■ **Exercise aim**
Transcribe the listing below verbatim, omitting pictures.

■ **Raw data**

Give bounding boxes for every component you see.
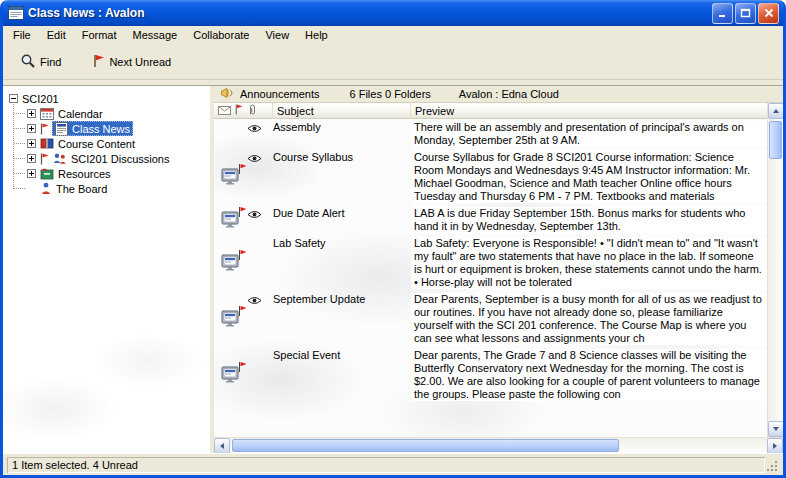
- paperclip-icon: [247, 104, 258, 118]
- message-icon-cell: [214, 121, 247, 147]
- toolbar: Find Next Unread: [3, 45, 783, 80]
- menu-edit[interactable]: Edit: [39, 26, 74, 45]
- resources-icon: [40, 168, 54, 180]
- file-folder-counts: 6 Files 0 Folders: [350, 88, 431, 100]
- horizontal-scroll-thumb[interactable]: [232, 439, 619, 452]
- expand-toggle-icon[interactable]: [27, 124, 36, 133]
- find-button[interactable]: Find: [15, 50, 66, 74]
- close-button[interactable]: [758, 3, 779, 24]
- scroll-up-button[interactable]: [768, 103, 784, 119]
- message-row-course-syllabus[interactable]: Course Syllabus Course Syllabus for Grad…: [214, 149, 767, 205]
- unread-flag-icon: [238, 163, 247, 175]
- viewed-eye-icon: [247, 209, 262, 221]
- app-icon: [8, 6, 24, 20]
- vertical-scrollbar[interactable]: [767, 103, 783, 437]
- unread-flag-icon: [238, 361, 247, 373]
- tree-item-resources[interactable]: Resources: [27, 166, 210, 181]
- expand-toggle-icon[interactable]: [27, 169, 36, 178]
- horizontal-scroll-track[interactable]: [230, 438, 767, 453]
- resize-grip[interactable]: [765, 457, 779, 473]
- message-preview: There will be an assembly and presentati…: [411, 121, 767, 147]
- message-row-due-date-alert[interactable]: Due Date Alert LAB A is due Friday Septe…: [214, 205, 767, 235]
- scroll-left-button[interactable]: [214, 438, 230, 454]
- tree-item-sci201-discussions[interactable]: SCI201 Discussions: [27, 151, 210, 166]
- menu-file[interactable]: File: [5, 26, 39, 45]
- menu-format[interactable]: Format: [74, 26, 125, 45]
- message-preview: Dear parents, The Grade 7 and 8 Science …: [411, 349, 767, 401]
- tree-item-label: Calendar: [58, 108, 103, 120]
- message-subject: Course Syllabus: [273, 151, 411, 164]
- subject-column-header[interactable]: Subject: [273, 103, 411, 119]
- list-body: Subject Preview Assembly There will be a…: [214, 103, 783, 437]
- message-row-special-event[interactable]: Special Event Dear parents, The Grade 7 …: [214, 347, 767, 403]
- message-subject: Lab Safety: [273, 237, 411, 250]
- menu-collaborate[interactable]: Collaborate: [185, 26, 257, 45]
- envelope-icon: [218, 105, 231, 117]
- window-title: Class News : Avalon: [28, 6, 710, 20]
- message-preview: Lab Safety: Everyone is Responsible! • "…: [411, 237, 767, 289]
- expand-toggle-icon[interactable]: [27, 154, 36, 163]
- tree-item-label: Resources: [58, 168, 111, 180]
- menu-help[interactable]: Help: [297, 26, 336, 45]
- expand-toggle-icon[interactable]: [27, 139, 36, 148]
- message-icon-cell: [214, 349, 247, 401]
- message-panel: Announcements 6 Files 0 Folders Avalon :…: [214, 86, 783, 453]
- title-bar[interactable]: Class News : Avalon: [3, 0, 783, 26]
- tree-item-the-board[interactable]: The Board: [27, 181, 210, 196]
- message-preview: Course Syllabus for Grade 8 SCI201 Cours…: [411, 151, 767, 203]
- next-unread-button[interactable]: Next Unread: [88, 51, 176, 73]
- message-subject: Special Event: [273, 349, 411, 362]
- tree-item-label: Course Content: [58, 138, 135, 150]
- main-area: SCI201 Calendar Class News: [3, 85, 783, 453]
- message-subject: Assembly: [273, 121, 411, 134]
- scroll-right-button[interactable]: [767, 438, 783, 454]
- status-field: 1 Item selected. 4 Unread: [7, 457, 765, 473]
- maximize-button[interactable]: [735, 3, 756, 24]
- unread-flag-icon: [238, 206, 247, 218]
- news-icon: [55, 122, 68, 136]
- menu-view[interactable]: View: [257, 26, 297, 45]
- conference-header: Announcements 6 Files 0 Folders Avalon :…: [214, 86, 783, 103]
- message-icon: [221, 254, 240, 272]
- calendar-icon: [40, 107, 54, 120]
- flag-icon: [235, 104, 243, 117]
- menu-message[interactable]: Message: [125, 26, 186, 45]
- selected-tree-item: Class News: [52, 121, 133, 136]
- message-preview: LAB A is due Friday September 15th. Bonu…: [411, 207, 767, 233]
- next-unread-label: Next Unread: [109, 56, 171, 68]
- discussion-icon: [52, 152, 67, 165]
- status-text: 1 Item selected. 4 Unread: [12, 459, 138, 471]
- message-row-lab-safety[interactable]: Lab Safety Lab Safety: Everyone is Respo…: [214, 235, 767, 291]
- tree-item-label: Class News: [72, 123, 130, 135]
- vertical-scroll-thumb[interactable]: [769, 121, 782, 159]
- arrow-up-icon: [773, 106, 779, 113]
- server-identity: Avalon : Edna Cloud: [459, 88, 559, 100]
- message-row-september-update[interactable]: September Update Dear Parents, September…: [214, 291, 767, 347]
- unread-flag-icon: [40, 153, 49, 165]
- viewed-cell: [247, 293, 273, 307]
- tree-item-calendar[interactable]: Calendar: [27, 106, 210, 121]
- megaphone-icon: [220, 87, 234, 101]
- message-icon-cell: [214, 207, 247, 233]
- viewed-cell: [247, 207, 273, 221]
- message-icon: [221, 211, 240, 229]
- message-icon-cell: [214, 293, 247, 345]
- arrow-left-icon: [217, 443, 224, 449]
- scroll-down-button[interactable]: [768, 421, 784, 437]
- person-icon: [40, 182, 52, 195]
- conference-title: Announcements: [240, 88, 320, 100]
- tree-item-sci201[interactable]: SCI201: [9, 91, 210, 106]
- message-row-assembly[interactable]: Assembly There will be an assembly and p…: [214, 119, 767, 149]
- viewed-cell: [247, 121, 273, 135]
- horizontal-scrollbar[interactable]: [214, 437, 783, 453]
- expand-toggle-icon[interactable]: [27, 109, 36, 118]
- preview-column-header[interactable]: Preview: [411, 103, 767, 119]
- tree-item-course-content[interactable]: Course Content: [27, 136, 210, 151]
- icon-columns-header[interactable]: [214, 103, 273, 119]
- minimize-button[interactable]: [712, 3, 733, 24]
- status-bar: 1 Item selected. 4 Unread: [3, 453, 783, 475]
- viewed-eye-icon: [247, 153, 262, 165]
- vertical-scroll-track[interactable]: [768, 119, 783, 421]
- tree-children: Calendar Class News Course Content: [9, 106, 210, 196]
- tree-item-class-news[interactable]: Class News: [27, 121, 210, 136]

■ **Exercise solution**
Give bounding boxes for every component you see.
- paperclip-icon: [247, 104, 258, 118]
- message-icon-cell: [214, 121, 247, 147]
- toolbar: Find Next Unread: [3, 45, 783, 80]
- menu-edit[interactable]: Edit: [39, 26, 74, 45]
- resources-icon: [40, 168, 54, 180]
- file-folder-counts: 6 Files 0 Folders: [350, 88, 431, 100]
- horizontal-scroll-thumb[interactable]: [232, 439, 619, 452]
- expand-toggle-icon[interactable]: [27, 124, 36, 133]
- find-button[interactable]: Find: [15, 50, 66, 74]
- close-button[interactable]: [758, 3, 779, 24]
- scroll-up-button[interactable]: [768, 103, 784, 119]
- message-row-course-syllabus[interactable]: Course Syllabus Course Syllabus for Grad…: [214, 149, 767, 205]
- unread-flag-icon: [238, 163, 247, 175]
- viewed-eye-icon: [247, 209, 262, 221]
- app-icon: [8, 6, 24, 20]
- vertical-scrollbar[interactable]: [767, 103, 783, 437]
- unread-flag-icon: [238, 361, 247, 373]
- tree-item-resources[interactable]: Resources: [27, 166, 210, 181]
- expand-toggle-icon[interactable]: [27, 169, 36, 178]
- horizontal-scroll-track[interactable]: [230, 438, 767, 453]
- resize-grip[interactable]: [765, 457, 779, 473]
- message-preview: There will be an assembly and presentati…: [411, 121, 767, 147]
- message-row-due-date-alert[interactable]: Due Date Alert LAB A is due Friday Septe…: [214, 205, 767, 235]
- scroll-left-button[interactable]: [214, 438, 230, 454]
- tree-item-sci201-discussions[interactable]: SCI201 Discussions: [27, 151, 210, 166]
- menu-file[interactable]: File: [5, 26, 39, 45]
- menu-format[interactable]: Format: [74, 26, 125, 45]
- message-preview: Dear parents, The Grade 7 and 8 Science …: [411, 349, 767, 401]
- tree-item-label: Calendar: [58, 108, 103, 120]
- message-subject: Course Syllabus: [273, 151, 411, 164]
- subject-column-header[interactable]: Subject: [273, 103, 411, 119]
- list-body: Subject Preview Assembly There will be a…: [214, 103, 783, 437]
- message-row-special-event[interactable]: Special Event Dear parents, The Grade 7 …: [214, 347, 767, 403]
- message-subject: Lab Safety: [273, 237, 411, 250]
- menu-collaborate[interactable]: Collaborate: [185, 26, 257, 45]
- envelope-icon: [218, 105, 231, 117]
- window-title: Class News : Avalon: [28, 6, 710, 20]
- message-preview: Lab Safety: Everyone is Responsible! • "…: [411, 237, 767, 289]
- expand-toggle-icon[interactable]: [27, 154, 36, 163]
- tree-item-label: Resources: [58, 168, 111, 180]
- menu-help[interactable]: Help: [297, 26, 336, 45]
- expand-toggle-icon[interactable]: [27, 139, 36, 148]
- message-icon-cell: [214, 349, 247, 401]
- message-panel: Announcements 6 Files 0 Folders Avalon :…: [214, 86, 783, 453]
- title-bar[interactable]: Class News : Avalon: [3, 0, 783, 26]
- tree-item-the-board[interactable]: The Board: [27, 181, 210, 196]
- message-preview: Course Syllabus for Grade 8 SCI201 Cours…: [411, 151, 767, 203]
- next-unread-button[interactable]: Next Unread: [88, 51, 176, 73]
- message-subject: Special Event: [273, 349, 411, 362]
- tree-item-label: Course Content: [58, 138, 135, 150]
- main-area: SCI201 Calendar Class News: [3, 85, 783, 453]
- message-subject: Assembly: [273, 121, 411, 134]
- scroll-right-button[interactable]: [767, 438, 783, 454]
- status-field: 1 Item selected. 4 Unread: [7, 457, 765, 473]
- maximize-button[interactable]: [735, 3, 756, 24]
- unread-flag-icon: [238, 206, 247, 218]
- news-icon: [55, 122, 68, 136]
- menu-view[interactable]: View: [257, 26, 297, 45]
- conference-header: Announcements 6 Files 0 Folders Avalon :…: [214, 86, 783, 103]
- message-icon: [221, 254, 240, 272]
- calendar-icon: [40, 107, 54, 120]
- flag-icon: [235, 104, 243, 117]
- menu-message[interactable]: Message: [125, 26, 186, 45]
- selected-tree-item: Class News: [52, 121, 133, 136]
- message-preview: LAB A is due Friday September 15th. Bonu…: [411, 207, 767, 233]
- next-unread-label: Next Unread: [109, 56, 171, 68]
- discussion-icon: [52, 152, 67, 165]
- status-text: 1 Item selected. 4 Unread: [12, 459, 138, 471]
- message-row-lab-safety[interactable]: Lab Safety Lab Safety: Everyone is Respo…: [214, 235, 767, 291]
- tree-item-label: Class News: [72, 123, 130, 135]
- vertical-scroll-thumb[interactable]: [769, 121, 782, 159]
- arrow-up-icon: [773, 106, 779, 113]
- server-identity: Avalon : Edna Cloud: [459, 88, 559, 100]
- message-row-september-update[interactable]: September Update Dear Parents, September…: [214, 291, 767, 347]
- unread-flag-icon: [40, 153, 49, 165]
- viewed-cell: [247, 293, 273, 307]
- tree-item-calendar[interactable]: Calendar: [27, 106, 210, 121]
- megaphone-icon: [220, 87, 234, 101]
- message-icon-cell: [214, 207, 247, 233]
- viewed-cell: [247, 207, 273, 221]
- message-icon: [221, 211, 240, 229]
- message-icon-cell: [214, 293, 247, 345]
- arrow-left-icon: [217, 443, 224, 449]
- scroll-down-button[interactable]: [768, 421, 784, 437]
- person-icon: [40, 182, 52, 195]
- conference-title: Announcements: [240, 88, 320, 100]
- tree-item-sci201[interactable]: SCI201: [9, 91, 210, 106]
- message-row-assembly[interactable]: Assembly There will be an assembly and p…: [214, 119, 767, 149]
- viewed-cell: [247, 121, 273, 135]
- horizontal-scrollbar[interactable]: [214, 437, 783, 453]
- expand-toggle-icon[interactable]: [27, 109, 36, 118]
- preview-column-header[interactable]: Preview: [411, 103, 767, 119]
- tree-item-course-content[interactable]: Course Content: [27, 136, 210, 151]
- icon-columns-header[interactable]: [214, 103, 273, 119]
- minimize-button[interactable]: [712, 3, 733, 24]
- status-bar: 1 Item selected. 4 Unread: [3, 453, 783, 475]
- viewed-eye-icon: [247, 153, 262, 165]
- vertical-scroll-track[interactable]: [768, 119, 783, 421]
- tree-children: Calendar Class News Course Content: [9, 106, 210, 196]
- tree-item-class-news[interactable]: Class News: [27, 121, 210, 136]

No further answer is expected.